Travel Tool Chest & Workbench Build Process
Page 140 of 144
Posted 20th September 2024
We've been out and about a bit more over the last few days, so the photos I'll be posting here (and in the next post) are from stuff I've been doing in odd bits of time over the last three days. In the last "episode", I'd got all the drawer pieces thicknessed, so the first job was to label them to minimise the chance of any silly mistakes later:
I sawed all four tail boards at the same time as I couldn't see a reason not to do so. The vice was right at the very limit of its capacity (so the screws were probably only in the "nuts" by a turn or so), so I only tightened them enough to hold the boards loosely in place and then I used a clamp to hold them securely:
The tails were then chopped in the usual way, using a 3 mm (actually 1/8" in this case: most of my chisels are metric sizes but I have a couple in dark-ages units!) chisel.
The pins for the drawer backs were marked in the usual way and then sawn while they were still in the vice:
The pins for the drawer fronts got marked in the usual way...
... but turned round to saw at 45° as deep as I felt confident going ...
... and then I added a few extra saw cuts to help with chopping the waste out.
To chisel out the waste, I put a cushion on the end of the mitre saw stand so I could sit straddling the stand and work through the boards, using a 6 mm and a 10 mm chisel for the rear pieces...
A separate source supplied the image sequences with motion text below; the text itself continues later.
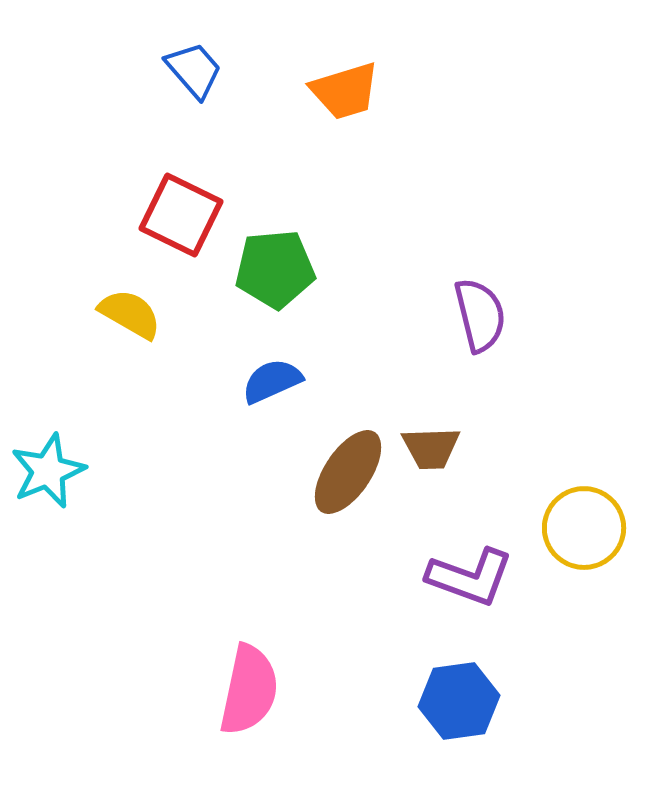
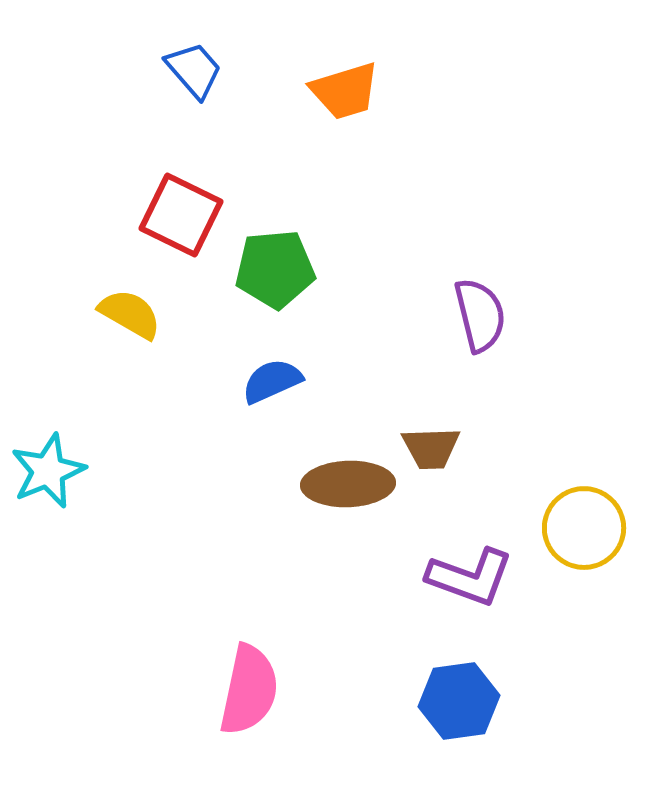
brown ellipse: moved 12 px down; rotated 54 degrees clockwise
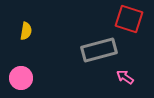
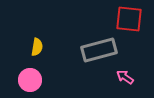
red square: rotated 12 degrees counterclockwise
yellow semicircle: moved 11 px right, 16 px down
pink circle: moved 9 px right, 2 px down
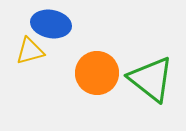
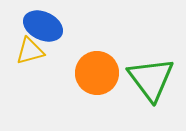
blue ellipse: moved 8 px left, 2 px down; rotated 15 degrees clockwise
green triangle: rotated 15 degrees clockwise
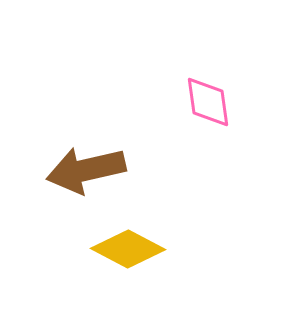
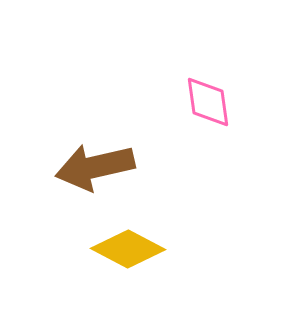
brown arrow: moved 9 px right, 3 px up
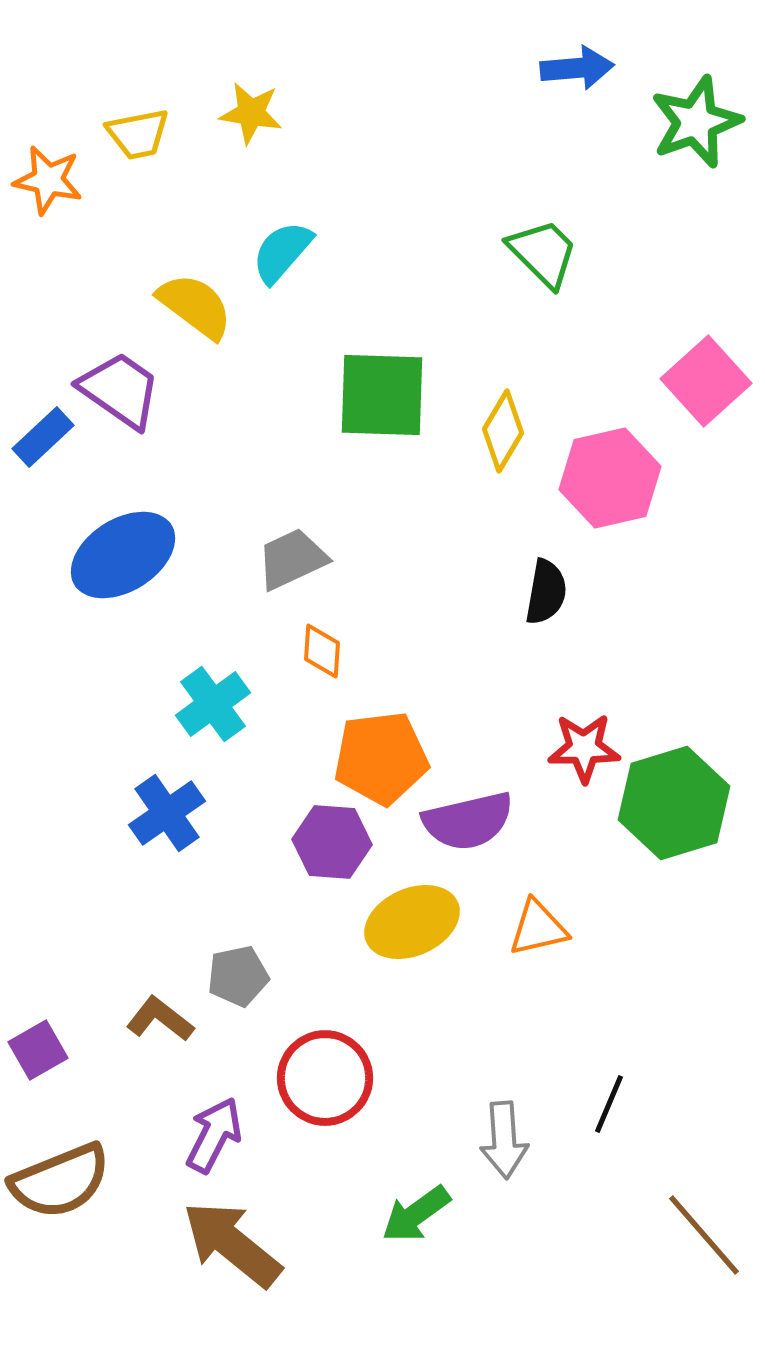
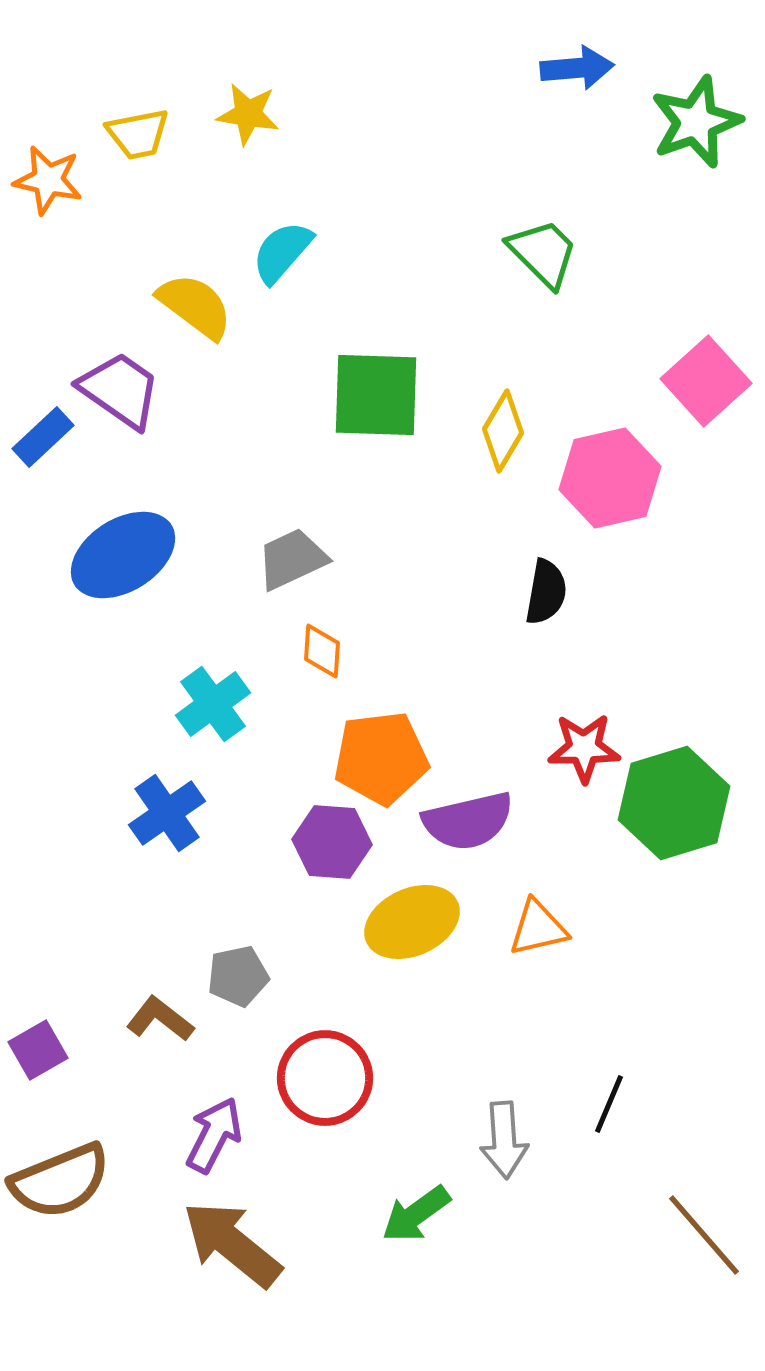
yellow star: moved 3 px left, 1 px down
green square: moved 6 px left
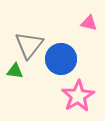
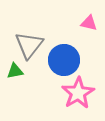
blue circle: moved 3 px right, 1 px down
green triangle: rotated 18 degrees counterclockwise
pink star: moved 3 px up
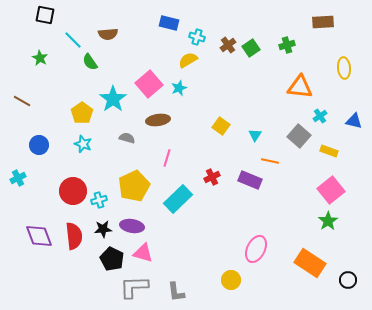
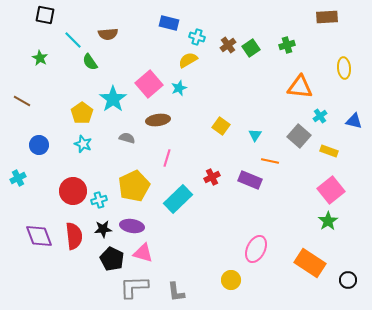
brown rectangle at (323, 22): moved 4 px right, 5 px up
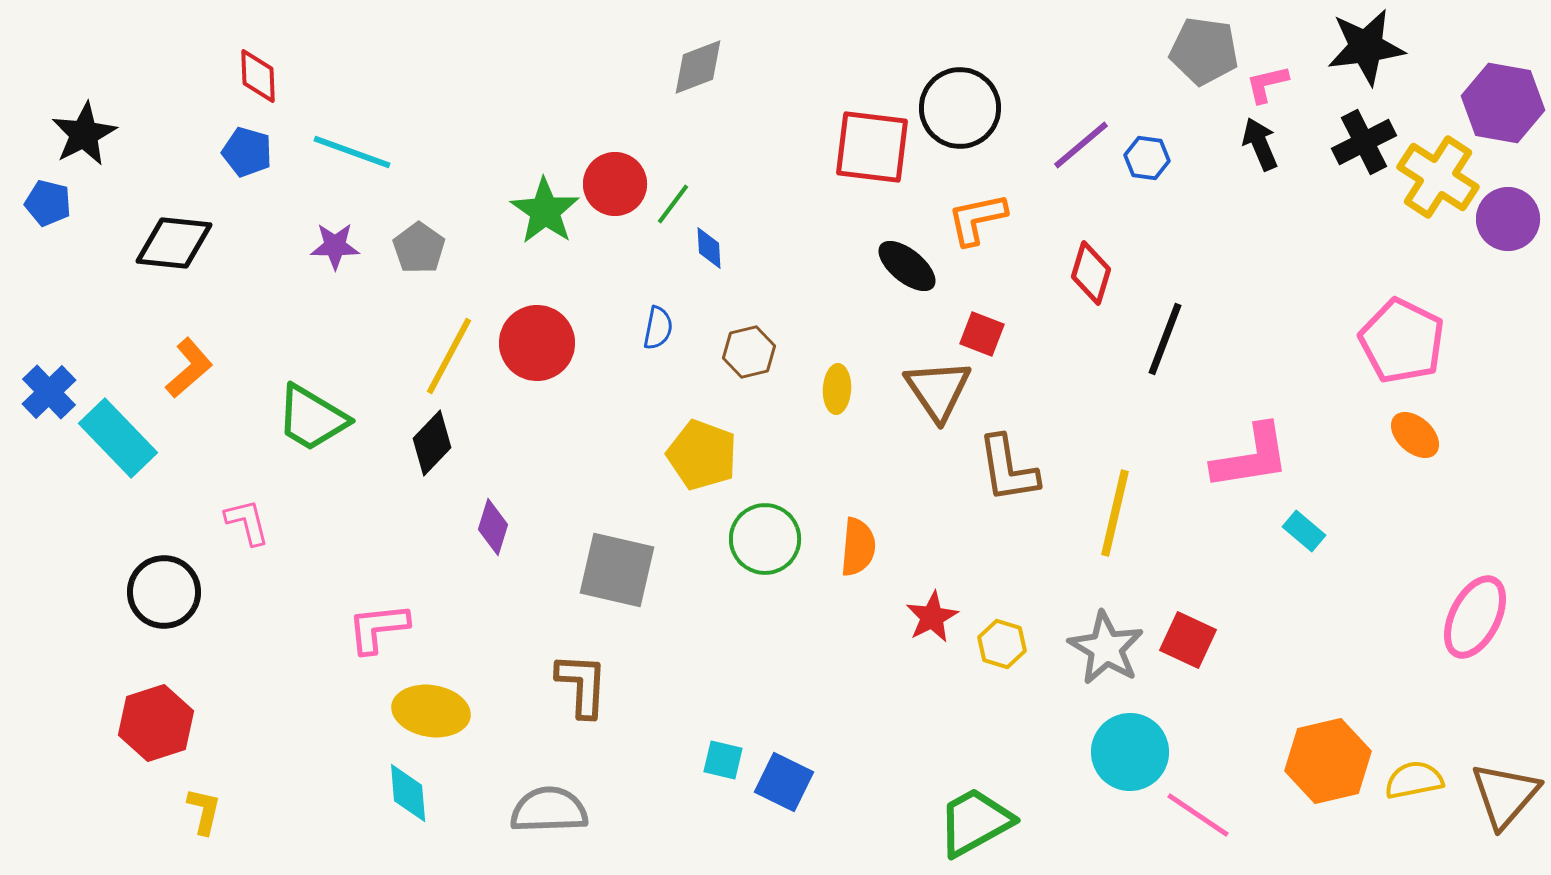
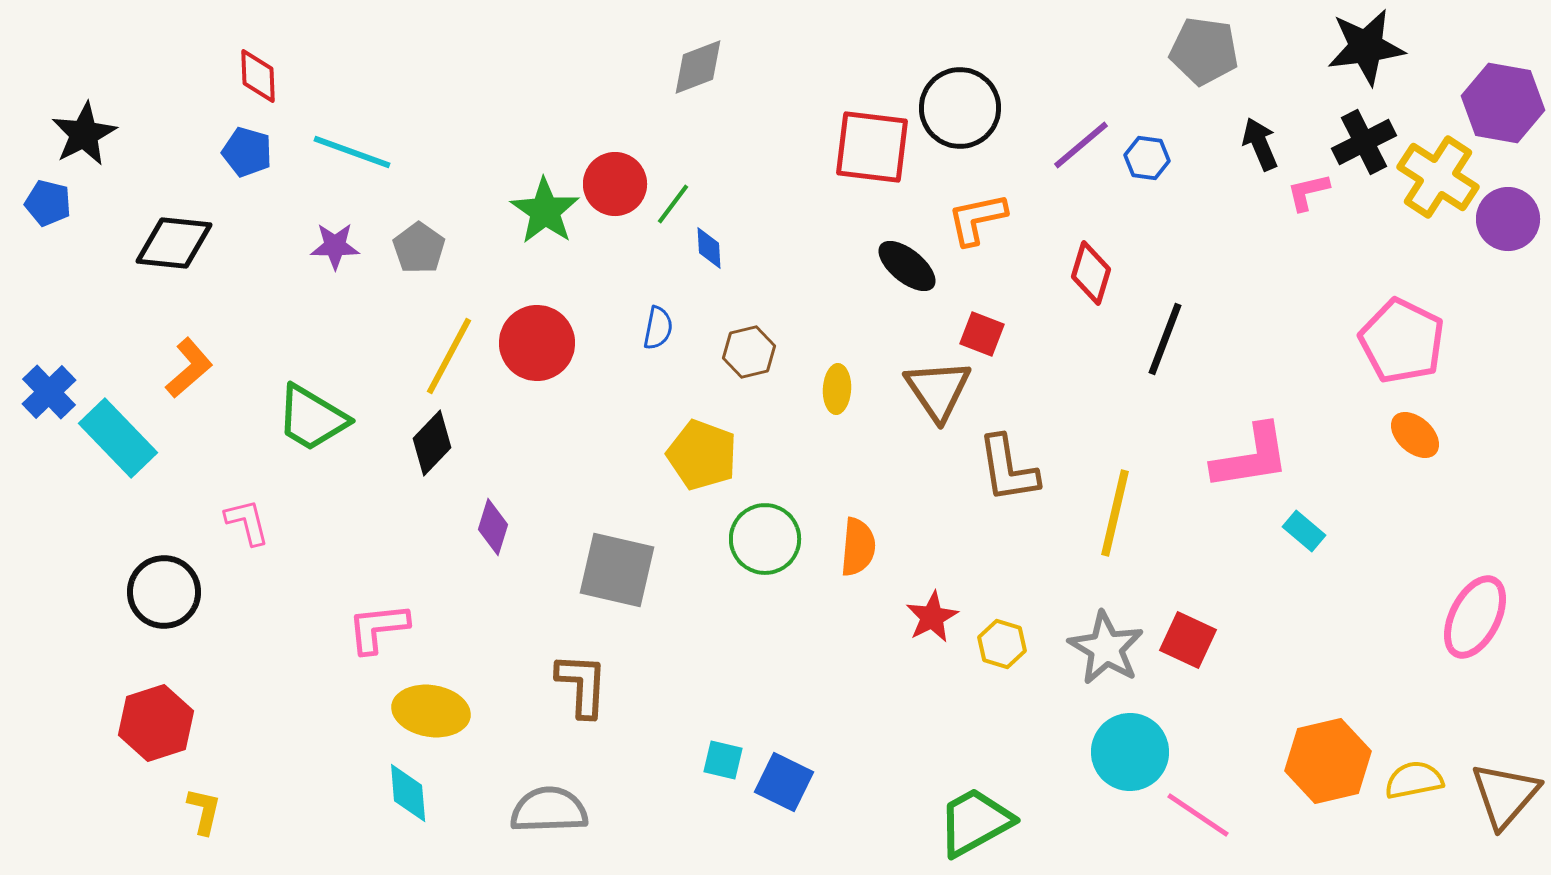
pink L-shape at (1267, 84): moved 41 px right, 108 px down
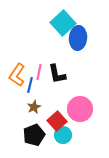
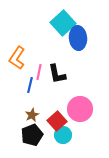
blue ellipse: rotated 10 degrees counterclockwise
orange L-shape: moved 17 px up
brown star: moved 2 px left, 8 px down
black pentagon: moved 2 px left
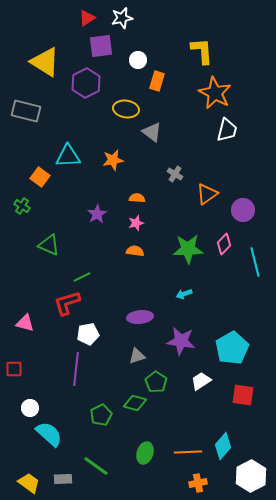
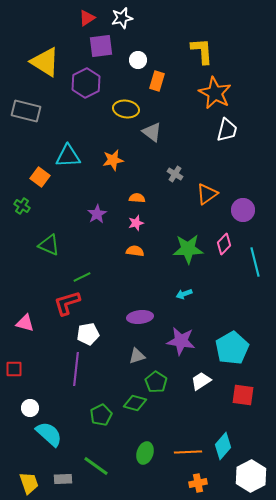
yellow trapezoid at (29, 483): rotated 35 degrees clockwise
... and adding the 3-ish mm one and a skewed chisel for the blind sockets:
I could then do a dry fit:
After getting back from a trip to see the "Museum of the Junkyard Poet" (Univers du Poète Ferrailleur), which I'd wholeheartedly recommend to anyone visiting the area, I wanted to get the drawer boxes glued together so the glue could dry overnight. It was getting quite late, so I just got on with it without taking photos.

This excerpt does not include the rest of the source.